Oranje-Nassau Energie has been acquired by a consortium led by Dyas UK and consisting of Dutch private investment company ONH and Sumitomo Corporation, the Japanese investment firm. The consortium beat off reported interest from British oil & gas business BG Group, Royal Dutch and Total.
It represents a good start for new Wendel chairman Frédéric Lemoine, who took over from Jean-Bernard Lafonta in March. According to sources close to the firm, the deal was in motion before Lafonta resigned, but Lemoine was a key factor in getting the deal done.
Lemoine said: “I proposed this transaction because it crystallises a good value creation for activities developed by Wendel and Oranje-Nassau over the last 20 years. In light of maturing assets in North Sea oil fields, we had the choice to massively invest to upscale the business internationally or to take advantage of a very attractive proposition. This transaction is perfectly in line with our investment strategy and increases financial headrooms for Wendel”.

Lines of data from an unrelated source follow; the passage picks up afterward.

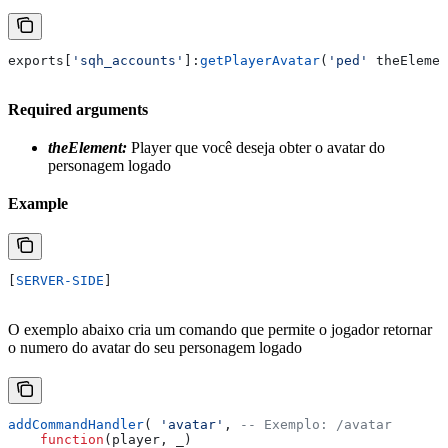
exports
[
'sqh_accounts'
]:
getPlayerAvatar
(
'ped' 
theElemen
Required arguments
theElement:
Player que você deseja obter o avatar do
personagem logado
Example
[
SERVER-SIDE
]
O exemplo abaixo cria um comando que permite o jogador retornar
o numero do avatar do seu personagem logado
addCommandHandler
( 
'avatar'
, 
-- Exemplo: /avatar
    function
(
player
, 
_
)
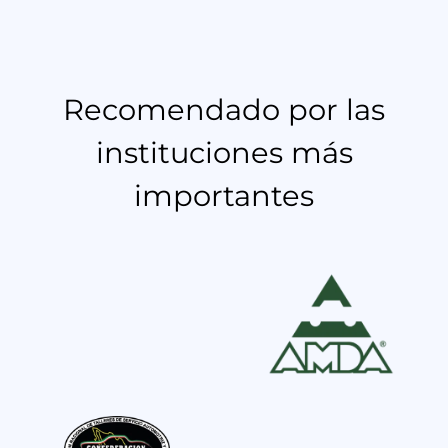
Recomendado por las
instituciones más
importantes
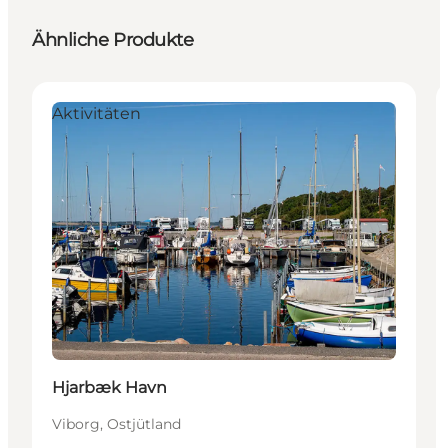
Ähnliche Produkte
Aktivitäten
Hjarbæk Havn
Viborg, Ostjütland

Oranje-Nassau Energie (ONE) has assets in the British and Dutch North Sea as well as Gabon, and the sale price was based on the long-term price of oil at US$70 a barrel. Following the repayment of €125m of debt, Oranje-Nassau Groep will realise a capital gain of almost €350m, with the net proceeds for Wendel to be around €505m.
Following the divestment of ONE, the Group will still hold Deutsch, Stahl, Stallergenes, Materis and AVR.
It’s a bright spot of good news for Wendel in an otherwise gloomy period for the firm. In October last year ratings agency Standard & Poor’s relegated its rating on the French private equity group to ‘junk’ status, and more recently, in May, it warned investors it could make a full-year loss despite the sale of ONE and a portion of its interest in French inspection agency Bureau Veritas.